**WHAT YOU NEED TO DO:**
Leaving out the pictures, copy each record below exactly.

**MATERIAL FOR THIS EXERCISE:**
● ● ● ●

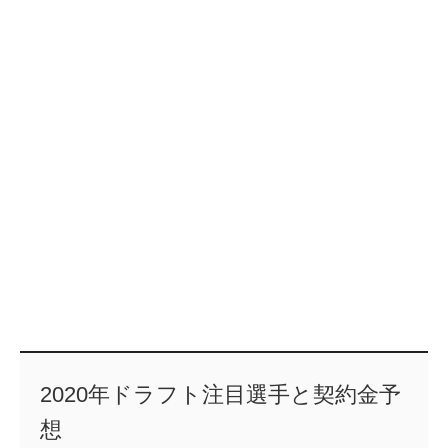
2020年ドラフト注目選手と契約金予
想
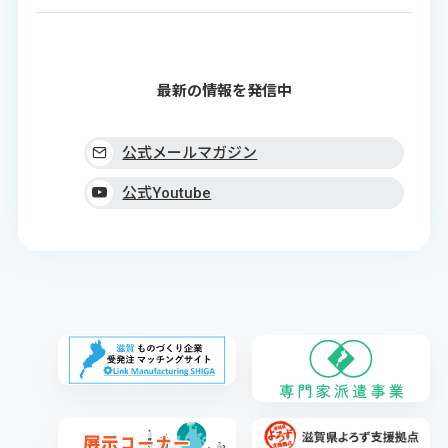
最新の情報を発信中
公式メールマガジン
公式Youtube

● ● ● ●

**YOUR RESPONSE:**
2020年ドラフト注目選手と契約金予
想
最新の情報を発信中
公式メールマガジン
公式Youtube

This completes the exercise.